Source records
━━━━━━

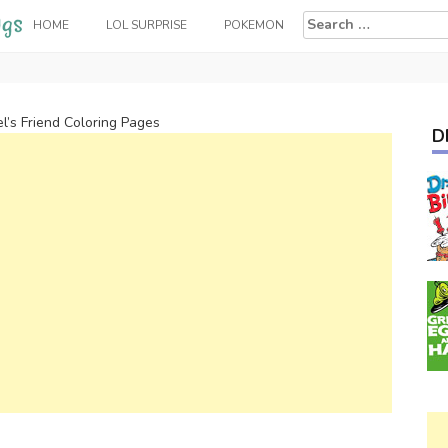
Search
HOME
LOL SURPRISE
POKEMON
for:
el’s Friend Coloring Pages
D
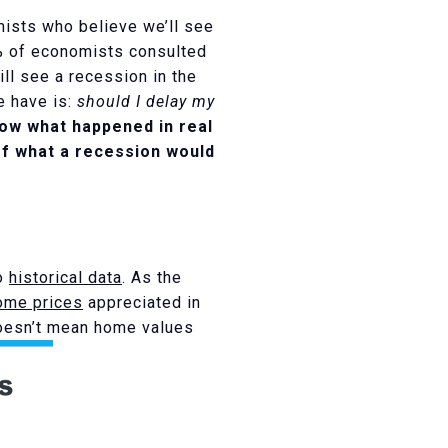
mists who believe we’ll see
2% of economists consulted
ll see a recession in the
e have is:
should I delay my
show what happened in real
of what a recession would
to
historical data
. As the
ome prices
appreciated in
 doesn’t mean home values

━━━━━━

*EXERCISE PROMPT*. Reproduce all the entries above exactly. Include no images.

*SOLVED EXERCISE*.
Search
HOME
LOL SURPRISE
POKEMON
for:
el’s Friend Coloring Pages
D
mists who believe we’ll see
2% of economists consulted
ll see a recession in the
e have is:
should I delay my
show what happened in real
of what a recession would
to
historical data
. As the
ome prices
appreciated in
 doesn’t mean home values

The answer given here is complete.